-- Work to be completed --
The response should hold each line from the entries below where "Model" is found.
Segment Open
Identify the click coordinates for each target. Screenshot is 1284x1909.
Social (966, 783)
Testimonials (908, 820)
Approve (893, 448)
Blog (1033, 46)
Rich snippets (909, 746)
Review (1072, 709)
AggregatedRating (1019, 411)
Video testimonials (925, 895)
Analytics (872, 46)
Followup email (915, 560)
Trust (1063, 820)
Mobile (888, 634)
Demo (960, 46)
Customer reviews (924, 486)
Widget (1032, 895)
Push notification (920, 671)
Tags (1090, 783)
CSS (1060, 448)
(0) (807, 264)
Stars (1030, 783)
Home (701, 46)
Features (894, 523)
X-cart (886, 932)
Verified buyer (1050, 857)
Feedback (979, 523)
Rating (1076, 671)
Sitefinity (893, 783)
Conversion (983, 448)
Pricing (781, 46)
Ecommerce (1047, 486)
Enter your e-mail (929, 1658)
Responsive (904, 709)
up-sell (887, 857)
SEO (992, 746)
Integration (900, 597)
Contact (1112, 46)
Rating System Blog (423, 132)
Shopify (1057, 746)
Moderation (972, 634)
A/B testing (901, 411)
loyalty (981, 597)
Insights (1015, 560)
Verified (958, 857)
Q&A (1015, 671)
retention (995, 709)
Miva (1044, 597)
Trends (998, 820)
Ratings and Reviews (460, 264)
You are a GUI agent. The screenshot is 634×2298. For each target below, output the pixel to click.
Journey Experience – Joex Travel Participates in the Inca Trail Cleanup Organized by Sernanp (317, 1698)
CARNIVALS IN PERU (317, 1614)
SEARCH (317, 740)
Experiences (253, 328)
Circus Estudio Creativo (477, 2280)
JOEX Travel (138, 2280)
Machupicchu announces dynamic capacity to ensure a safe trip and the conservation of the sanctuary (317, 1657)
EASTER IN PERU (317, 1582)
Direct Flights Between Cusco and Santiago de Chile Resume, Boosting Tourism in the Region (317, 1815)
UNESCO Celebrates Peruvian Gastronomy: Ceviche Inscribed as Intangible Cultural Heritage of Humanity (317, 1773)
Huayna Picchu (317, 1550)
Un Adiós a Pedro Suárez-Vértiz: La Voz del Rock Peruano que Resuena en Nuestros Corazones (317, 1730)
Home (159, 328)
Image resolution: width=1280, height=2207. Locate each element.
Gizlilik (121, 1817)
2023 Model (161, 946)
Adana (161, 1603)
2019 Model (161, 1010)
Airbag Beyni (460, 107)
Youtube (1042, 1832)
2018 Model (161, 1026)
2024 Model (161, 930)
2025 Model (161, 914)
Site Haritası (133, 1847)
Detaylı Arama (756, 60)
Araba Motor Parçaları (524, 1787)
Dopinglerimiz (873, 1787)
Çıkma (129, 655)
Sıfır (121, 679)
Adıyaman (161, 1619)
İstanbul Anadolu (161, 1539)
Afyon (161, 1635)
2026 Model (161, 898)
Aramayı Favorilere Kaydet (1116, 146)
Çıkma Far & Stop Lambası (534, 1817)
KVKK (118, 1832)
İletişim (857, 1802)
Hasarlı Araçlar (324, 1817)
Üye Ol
Segment Closed
-- Answer box --
2023 Model (161, 946)
2019 Model (161, 1010)
2018 Model (161, 1026)
2024 Model (161, 930)
2025 Model (161, 914)
2026 Model (161, 898)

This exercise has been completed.